Gather all lines in the entries that include the word "TagManagerItalia".

The records -
= Beginning of Section =

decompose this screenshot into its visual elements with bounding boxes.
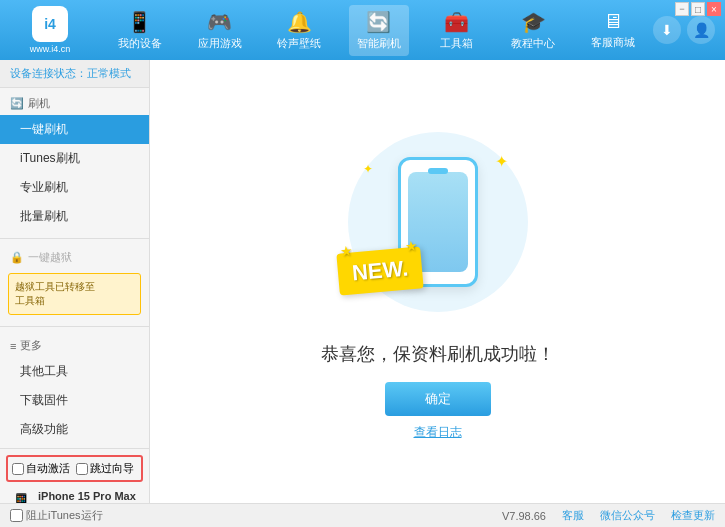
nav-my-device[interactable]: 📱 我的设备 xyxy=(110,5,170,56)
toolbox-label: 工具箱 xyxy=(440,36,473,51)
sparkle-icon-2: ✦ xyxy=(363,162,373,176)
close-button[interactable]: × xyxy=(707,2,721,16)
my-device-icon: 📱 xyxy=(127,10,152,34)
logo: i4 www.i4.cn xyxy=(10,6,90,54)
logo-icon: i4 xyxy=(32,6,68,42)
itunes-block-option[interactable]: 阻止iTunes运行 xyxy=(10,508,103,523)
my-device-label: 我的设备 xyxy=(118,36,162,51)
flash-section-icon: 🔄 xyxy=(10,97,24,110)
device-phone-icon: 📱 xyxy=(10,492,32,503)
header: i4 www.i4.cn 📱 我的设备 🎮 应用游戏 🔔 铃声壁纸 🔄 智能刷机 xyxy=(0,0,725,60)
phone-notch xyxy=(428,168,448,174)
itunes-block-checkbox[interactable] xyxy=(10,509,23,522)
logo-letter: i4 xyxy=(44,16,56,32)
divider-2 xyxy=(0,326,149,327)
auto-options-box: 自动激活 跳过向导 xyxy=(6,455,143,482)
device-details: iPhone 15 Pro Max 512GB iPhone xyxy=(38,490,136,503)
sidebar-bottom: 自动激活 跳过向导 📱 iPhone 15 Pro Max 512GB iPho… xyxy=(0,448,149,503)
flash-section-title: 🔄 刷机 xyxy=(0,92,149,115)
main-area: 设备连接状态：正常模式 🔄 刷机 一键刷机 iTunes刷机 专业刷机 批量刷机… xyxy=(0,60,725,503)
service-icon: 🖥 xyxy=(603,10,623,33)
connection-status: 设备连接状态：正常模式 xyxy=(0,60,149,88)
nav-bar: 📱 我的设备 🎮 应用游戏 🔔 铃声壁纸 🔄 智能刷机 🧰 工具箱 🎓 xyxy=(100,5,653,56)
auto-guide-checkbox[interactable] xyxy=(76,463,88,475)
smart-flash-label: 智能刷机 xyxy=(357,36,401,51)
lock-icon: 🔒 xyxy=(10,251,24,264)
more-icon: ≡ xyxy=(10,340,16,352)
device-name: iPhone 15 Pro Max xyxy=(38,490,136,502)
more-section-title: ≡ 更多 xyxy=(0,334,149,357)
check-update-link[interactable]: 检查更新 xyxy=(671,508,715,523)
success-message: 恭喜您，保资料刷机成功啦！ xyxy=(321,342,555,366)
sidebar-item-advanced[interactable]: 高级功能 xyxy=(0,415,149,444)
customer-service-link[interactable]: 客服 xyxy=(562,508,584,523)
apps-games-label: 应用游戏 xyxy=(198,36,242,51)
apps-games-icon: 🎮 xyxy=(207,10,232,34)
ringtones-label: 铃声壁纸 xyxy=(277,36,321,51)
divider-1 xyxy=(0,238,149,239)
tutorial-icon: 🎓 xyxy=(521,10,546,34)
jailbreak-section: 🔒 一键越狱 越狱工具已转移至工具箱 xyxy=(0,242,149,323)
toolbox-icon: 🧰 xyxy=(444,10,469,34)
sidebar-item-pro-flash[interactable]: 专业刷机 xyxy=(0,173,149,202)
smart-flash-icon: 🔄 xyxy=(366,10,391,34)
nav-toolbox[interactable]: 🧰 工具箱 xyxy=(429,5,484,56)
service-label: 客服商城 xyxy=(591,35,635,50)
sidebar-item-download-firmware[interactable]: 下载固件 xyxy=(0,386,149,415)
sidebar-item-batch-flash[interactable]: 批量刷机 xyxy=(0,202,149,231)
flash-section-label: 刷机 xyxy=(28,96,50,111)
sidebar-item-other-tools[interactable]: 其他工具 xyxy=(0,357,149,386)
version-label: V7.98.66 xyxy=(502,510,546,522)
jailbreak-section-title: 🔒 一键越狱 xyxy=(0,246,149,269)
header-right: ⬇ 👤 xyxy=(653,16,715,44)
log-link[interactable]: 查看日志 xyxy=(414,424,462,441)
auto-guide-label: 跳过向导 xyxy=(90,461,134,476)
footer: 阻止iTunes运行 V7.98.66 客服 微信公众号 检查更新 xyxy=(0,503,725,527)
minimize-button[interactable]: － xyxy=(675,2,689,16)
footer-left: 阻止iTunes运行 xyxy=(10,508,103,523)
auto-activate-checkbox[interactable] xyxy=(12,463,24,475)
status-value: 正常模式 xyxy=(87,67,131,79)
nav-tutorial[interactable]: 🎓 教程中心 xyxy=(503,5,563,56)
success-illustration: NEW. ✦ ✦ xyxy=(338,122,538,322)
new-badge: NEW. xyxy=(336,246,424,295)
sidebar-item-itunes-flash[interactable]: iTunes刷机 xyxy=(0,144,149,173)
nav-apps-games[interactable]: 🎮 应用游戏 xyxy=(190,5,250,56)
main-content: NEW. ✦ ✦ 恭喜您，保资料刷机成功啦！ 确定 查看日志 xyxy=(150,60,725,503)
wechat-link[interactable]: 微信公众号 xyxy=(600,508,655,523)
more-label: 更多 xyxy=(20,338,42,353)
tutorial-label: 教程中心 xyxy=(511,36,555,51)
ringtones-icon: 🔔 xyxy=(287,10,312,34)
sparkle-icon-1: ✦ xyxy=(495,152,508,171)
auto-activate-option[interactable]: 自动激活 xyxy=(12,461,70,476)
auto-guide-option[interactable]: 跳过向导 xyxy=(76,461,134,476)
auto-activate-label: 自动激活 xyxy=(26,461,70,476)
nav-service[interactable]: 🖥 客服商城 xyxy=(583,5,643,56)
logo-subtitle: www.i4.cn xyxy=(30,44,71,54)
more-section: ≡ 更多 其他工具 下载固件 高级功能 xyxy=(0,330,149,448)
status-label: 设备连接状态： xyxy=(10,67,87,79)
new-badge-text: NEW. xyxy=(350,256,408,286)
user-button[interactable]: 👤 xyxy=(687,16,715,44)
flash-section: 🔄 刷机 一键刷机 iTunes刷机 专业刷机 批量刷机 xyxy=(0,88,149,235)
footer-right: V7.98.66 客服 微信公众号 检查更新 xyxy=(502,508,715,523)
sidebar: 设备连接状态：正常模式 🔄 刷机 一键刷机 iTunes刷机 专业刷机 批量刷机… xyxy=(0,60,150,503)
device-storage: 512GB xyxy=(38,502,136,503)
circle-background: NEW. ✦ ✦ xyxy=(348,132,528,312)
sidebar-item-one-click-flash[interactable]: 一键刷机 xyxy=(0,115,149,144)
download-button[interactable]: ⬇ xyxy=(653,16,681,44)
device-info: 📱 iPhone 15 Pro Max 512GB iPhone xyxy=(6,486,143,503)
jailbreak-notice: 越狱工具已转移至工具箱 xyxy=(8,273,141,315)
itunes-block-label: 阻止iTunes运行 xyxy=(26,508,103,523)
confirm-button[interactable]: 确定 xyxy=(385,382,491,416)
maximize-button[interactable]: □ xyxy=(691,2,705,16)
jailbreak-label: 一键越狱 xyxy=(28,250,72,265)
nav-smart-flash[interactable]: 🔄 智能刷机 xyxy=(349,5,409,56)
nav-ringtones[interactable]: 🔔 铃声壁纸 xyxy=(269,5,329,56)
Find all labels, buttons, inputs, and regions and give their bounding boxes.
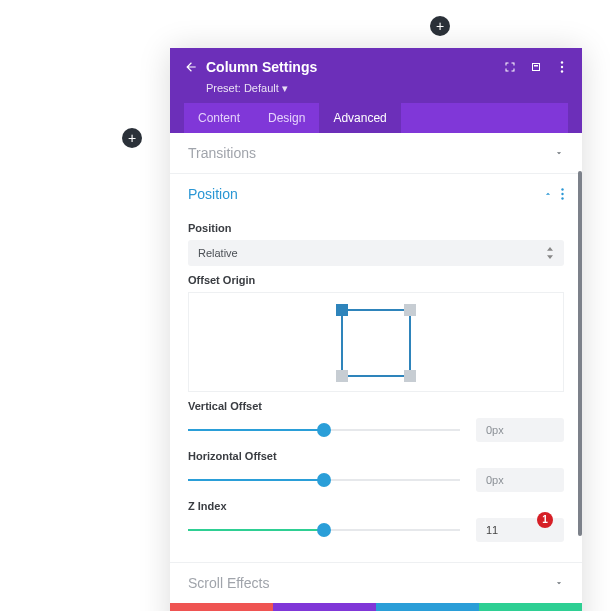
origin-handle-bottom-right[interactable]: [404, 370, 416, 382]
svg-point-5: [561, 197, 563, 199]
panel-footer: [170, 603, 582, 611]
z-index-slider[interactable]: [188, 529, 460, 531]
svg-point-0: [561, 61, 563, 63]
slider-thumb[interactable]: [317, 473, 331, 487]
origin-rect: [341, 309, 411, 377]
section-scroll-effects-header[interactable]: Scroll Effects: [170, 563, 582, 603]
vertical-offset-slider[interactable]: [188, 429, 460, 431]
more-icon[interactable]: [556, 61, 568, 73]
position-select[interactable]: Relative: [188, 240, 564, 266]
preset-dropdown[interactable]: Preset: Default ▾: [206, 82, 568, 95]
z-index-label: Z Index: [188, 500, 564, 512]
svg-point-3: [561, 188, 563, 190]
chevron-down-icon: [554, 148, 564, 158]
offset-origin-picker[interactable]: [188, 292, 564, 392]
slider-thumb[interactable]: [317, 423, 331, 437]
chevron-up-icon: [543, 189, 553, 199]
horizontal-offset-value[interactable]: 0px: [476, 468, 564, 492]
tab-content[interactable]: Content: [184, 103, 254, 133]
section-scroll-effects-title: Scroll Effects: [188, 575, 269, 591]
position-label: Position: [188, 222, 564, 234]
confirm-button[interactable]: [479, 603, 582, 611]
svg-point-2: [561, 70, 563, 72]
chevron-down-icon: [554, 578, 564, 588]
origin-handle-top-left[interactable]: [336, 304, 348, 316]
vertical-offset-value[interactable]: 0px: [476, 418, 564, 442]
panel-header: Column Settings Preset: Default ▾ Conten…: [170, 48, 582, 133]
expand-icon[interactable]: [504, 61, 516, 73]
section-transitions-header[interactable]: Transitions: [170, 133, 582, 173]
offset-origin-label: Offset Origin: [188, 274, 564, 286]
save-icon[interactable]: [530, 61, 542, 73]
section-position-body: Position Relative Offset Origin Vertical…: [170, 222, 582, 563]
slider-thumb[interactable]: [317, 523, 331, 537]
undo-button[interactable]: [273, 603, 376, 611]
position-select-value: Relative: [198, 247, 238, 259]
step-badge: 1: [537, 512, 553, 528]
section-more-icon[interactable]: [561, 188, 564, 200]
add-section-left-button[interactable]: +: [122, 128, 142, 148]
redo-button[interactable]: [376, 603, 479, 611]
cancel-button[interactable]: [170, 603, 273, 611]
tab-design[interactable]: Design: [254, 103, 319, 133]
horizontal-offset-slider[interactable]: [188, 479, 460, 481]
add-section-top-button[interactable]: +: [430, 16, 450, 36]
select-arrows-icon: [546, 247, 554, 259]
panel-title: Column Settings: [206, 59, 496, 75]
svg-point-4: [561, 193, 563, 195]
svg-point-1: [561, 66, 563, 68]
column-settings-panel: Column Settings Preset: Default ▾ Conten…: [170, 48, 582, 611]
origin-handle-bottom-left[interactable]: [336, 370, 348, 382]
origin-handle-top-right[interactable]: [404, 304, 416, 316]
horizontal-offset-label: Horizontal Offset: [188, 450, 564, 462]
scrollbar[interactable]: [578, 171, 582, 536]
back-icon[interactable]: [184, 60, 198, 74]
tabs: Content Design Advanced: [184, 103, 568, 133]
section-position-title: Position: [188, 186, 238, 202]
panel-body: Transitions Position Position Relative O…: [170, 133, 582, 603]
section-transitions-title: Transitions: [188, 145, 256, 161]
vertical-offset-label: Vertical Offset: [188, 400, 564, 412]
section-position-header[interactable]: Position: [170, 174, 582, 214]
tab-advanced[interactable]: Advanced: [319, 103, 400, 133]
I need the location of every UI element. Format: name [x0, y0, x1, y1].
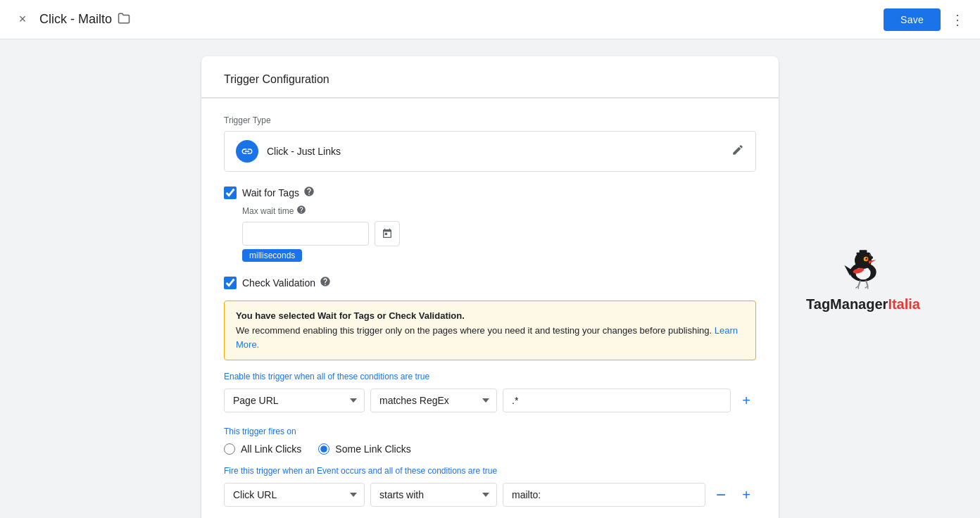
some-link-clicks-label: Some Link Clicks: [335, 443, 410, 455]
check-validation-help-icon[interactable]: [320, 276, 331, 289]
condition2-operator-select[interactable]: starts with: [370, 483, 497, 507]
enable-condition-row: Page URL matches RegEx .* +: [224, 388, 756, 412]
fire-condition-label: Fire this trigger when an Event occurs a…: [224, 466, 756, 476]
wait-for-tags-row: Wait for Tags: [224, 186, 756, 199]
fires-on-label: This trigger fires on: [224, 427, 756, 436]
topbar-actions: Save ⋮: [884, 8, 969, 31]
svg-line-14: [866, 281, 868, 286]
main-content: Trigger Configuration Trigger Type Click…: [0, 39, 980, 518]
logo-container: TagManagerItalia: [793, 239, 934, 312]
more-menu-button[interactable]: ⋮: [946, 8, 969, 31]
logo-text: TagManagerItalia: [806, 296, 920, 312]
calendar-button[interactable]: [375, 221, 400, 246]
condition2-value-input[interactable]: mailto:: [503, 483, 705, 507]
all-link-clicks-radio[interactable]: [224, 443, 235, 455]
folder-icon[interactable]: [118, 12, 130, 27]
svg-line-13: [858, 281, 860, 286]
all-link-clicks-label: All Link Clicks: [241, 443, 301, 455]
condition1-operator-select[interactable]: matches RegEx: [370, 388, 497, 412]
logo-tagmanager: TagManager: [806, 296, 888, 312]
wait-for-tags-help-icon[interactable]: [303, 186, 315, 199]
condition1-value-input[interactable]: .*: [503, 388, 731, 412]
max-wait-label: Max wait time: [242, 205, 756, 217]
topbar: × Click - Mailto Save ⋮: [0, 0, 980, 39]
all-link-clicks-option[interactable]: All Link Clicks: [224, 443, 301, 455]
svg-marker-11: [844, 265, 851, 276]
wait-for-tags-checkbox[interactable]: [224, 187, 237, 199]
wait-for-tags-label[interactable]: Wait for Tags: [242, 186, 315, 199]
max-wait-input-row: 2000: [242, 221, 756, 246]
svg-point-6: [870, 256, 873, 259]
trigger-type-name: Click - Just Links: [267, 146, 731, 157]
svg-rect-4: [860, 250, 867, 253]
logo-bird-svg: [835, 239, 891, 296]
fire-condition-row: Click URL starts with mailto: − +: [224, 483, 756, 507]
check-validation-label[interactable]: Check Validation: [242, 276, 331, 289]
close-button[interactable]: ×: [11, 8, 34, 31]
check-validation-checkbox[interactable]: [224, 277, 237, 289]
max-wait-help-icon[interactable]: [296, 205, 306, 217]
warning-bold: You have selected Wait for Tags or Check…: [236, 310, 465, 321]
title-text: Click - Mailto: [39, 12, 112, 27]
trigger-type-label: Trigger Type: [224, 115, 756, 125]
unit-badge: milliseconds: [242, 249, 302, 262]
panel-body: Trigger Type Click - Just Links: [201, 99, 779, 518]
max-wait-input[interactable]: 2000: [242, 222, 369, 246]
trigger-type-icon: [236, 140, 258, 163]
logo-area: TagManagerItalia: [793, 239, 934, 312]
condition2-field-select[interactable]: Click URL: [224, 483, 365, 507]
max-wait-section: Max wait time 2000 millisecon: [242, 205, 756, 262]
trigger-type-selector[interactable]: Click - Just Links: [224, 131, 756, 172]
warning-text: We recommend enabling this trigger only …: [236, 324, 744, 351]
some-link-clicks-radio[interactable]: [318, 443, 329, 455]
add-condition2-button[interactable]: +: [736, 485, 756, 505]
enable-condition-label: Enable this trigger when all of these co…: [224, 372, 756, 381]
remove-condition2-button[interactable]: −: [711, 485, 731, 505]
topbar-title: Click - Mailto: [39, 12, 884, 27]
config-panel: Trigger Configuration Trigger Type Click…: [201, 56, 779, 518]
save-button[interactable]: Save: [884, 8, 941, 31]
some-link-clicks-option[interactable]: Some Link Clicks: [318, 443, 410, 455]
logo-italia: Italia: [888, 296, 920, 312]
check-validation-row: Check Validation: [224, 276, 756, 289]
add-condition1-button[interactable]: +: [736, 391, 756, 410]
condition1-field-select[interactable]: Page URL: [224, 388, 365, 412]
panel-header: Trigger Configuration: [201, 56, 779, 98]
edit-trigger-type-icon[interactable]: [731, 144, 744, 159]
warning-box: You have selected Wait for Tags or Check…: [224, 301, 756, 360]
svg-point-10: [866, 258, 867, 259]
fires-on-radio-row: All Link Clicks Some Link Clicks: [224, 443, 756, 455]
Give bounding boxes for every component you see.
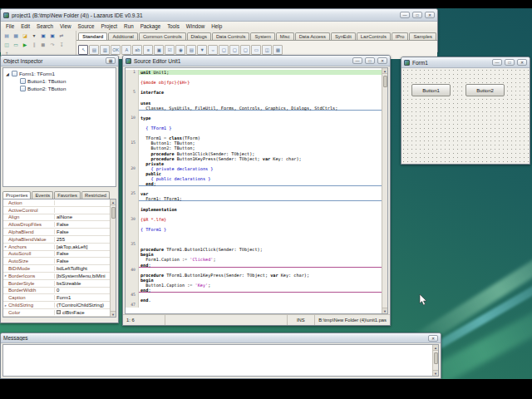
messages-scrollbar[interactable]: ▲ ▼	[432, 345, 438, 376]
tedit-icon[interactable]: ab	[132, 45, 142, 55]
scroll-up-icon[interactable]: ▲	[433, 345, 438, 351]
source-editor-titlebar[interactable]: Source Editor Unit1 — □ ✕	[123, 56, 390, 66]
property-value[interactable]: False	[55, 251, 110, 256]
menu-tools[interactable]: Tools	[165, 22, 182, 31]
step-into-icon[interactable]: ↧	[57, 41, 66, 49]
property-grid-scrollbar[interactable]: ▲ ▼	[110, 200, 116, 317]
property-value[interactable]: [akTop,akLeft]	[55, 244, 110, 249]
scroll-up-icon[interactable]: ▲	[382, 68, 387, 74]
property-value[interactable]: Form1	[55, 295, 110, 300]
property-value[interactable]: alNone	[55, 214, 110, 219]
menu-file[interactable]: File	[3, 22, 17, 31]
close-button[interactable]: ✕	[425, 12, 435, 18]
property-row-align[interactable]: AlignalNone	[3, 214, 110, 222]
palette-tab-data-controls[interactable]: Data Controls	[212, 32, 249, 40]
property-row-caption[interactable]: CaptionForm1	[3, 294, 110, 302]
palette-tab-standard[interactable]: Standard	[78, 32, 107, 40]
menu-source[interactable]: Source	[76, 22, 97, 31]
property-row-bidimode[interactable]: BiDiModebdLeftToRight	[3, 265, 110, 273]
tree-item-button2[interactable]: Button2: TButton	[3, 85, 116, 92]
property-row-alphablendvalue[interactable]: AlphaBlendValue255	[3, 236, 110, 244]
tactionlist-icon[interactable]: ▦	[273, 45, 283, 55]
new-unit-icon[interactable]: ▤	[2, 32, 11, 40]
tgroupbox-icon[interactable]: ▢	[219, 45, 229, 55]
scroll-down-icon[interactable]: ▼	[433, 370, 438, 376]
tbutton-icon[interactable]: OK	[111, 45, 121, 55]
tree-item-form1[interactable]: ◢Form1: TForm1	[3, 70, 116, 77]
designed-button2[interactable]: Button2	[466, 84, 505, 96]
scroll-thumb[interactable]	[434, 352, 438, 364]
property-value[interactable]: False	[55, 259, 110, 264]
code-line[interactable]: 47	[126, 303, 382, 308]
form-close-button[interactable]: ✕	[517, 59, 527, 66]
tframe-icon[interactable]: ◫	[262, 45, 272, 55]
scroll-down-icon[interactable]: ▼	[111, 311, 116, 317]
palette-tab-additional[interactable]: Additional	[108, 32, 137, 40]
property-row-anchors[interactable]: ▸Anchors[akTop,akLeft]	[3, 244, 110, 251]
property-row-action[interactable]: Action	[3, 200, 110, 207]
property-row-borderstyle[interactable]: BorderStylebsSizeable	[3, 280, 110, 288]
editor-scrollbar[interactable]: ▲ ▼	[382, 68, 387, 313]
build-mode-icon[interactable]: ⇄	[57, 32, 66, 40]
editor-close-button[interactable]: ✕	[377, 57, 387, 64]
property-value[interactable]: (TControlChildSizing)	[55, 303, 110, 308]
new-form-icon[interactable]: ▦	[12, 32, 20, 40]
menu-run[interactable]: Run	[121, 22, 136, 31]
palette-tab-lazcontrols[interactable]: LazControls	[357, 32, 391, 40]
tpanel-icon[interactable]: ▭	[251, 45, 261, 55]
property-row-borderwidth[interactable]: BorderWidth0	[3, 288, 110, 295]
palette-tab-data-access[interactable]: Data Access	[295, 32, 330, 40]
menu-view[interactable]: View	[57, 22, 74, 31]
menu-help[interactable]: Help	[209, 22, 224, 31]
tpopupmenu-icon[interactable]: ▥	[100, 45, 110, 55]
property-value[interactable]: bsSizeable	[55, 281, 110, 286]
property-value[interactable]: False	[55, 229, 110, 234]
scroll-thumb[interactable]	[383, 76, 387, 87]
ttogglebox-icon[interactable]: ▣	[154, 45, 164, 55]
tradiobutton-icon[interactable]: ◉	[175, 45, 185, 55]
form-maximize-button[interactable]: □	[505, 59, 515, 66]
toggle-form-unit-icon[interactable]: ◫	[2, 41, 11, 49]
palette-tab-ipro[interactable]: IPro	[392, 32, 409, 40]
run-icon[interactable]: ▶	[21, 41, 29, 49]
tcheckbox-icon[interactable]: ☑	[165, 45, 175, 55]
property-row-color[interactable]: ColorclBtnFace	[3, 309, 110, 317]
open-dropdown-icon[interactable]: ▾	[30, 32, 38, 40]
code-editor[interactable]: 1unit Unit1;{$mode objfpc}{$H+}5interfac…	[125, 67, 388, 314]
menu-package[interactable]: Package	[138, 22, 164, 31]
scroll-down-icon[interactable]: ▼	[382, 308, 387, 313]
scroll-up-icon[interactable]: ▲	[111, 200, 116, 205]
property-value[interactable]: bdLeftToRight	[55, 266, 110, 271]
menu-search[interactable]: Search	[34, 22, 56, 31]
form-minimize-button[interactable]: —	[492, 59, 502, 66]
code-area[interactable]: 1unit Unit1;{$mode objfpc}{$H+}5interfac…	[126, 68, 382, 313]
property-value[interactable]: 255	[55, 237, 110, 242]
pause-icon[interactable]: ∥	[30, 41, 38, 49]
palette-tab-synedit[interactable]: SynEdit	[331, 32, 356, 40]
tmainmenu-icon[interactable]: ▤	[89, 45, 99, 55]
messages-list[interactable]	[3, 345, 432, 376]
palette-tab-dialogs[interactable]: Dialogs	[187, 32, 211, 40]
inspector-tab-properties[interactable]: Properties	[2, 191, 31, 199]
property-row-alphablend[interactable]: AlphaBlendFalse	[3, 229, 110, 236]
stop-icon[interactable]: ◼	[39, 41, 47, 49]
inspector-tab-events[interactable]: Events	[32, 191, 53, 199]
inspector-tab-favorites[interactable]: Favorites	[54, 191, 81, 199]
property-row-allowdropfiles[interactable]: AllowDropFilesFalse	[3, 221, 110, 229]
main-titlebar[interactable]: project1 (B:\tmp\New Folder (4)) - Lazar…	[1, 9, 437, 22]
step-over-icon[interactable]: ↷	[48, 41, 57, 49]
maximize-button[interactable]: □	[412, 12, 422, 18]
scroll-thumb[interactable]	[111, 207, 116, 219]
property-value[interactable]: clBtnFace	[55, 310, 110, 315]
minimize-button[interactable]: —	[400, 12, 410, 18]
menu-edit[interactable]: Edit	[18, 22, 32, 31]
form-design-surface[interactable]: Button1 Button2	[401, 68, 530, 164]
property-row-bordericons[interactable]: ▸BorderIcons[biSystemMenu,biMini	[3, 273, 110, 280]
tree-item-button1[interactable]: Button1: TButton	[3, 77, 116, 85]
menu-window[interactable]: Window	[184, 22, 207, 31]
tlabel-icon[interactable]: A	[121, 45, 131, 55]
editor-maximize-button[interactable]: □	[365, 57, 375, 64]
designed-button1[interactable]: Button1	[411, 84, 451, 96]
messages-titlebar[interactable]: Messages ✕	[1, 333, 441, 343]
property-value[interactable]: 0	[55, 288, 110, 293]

= End of Section =

Task result -
logo-container: TagManagerItalia: [793, 239, 934, 312]
logo-text: TagManagerItalia: [806, 296, 920, 312]
logo-area: TagManagerItalia: [793, 239, 934, 312]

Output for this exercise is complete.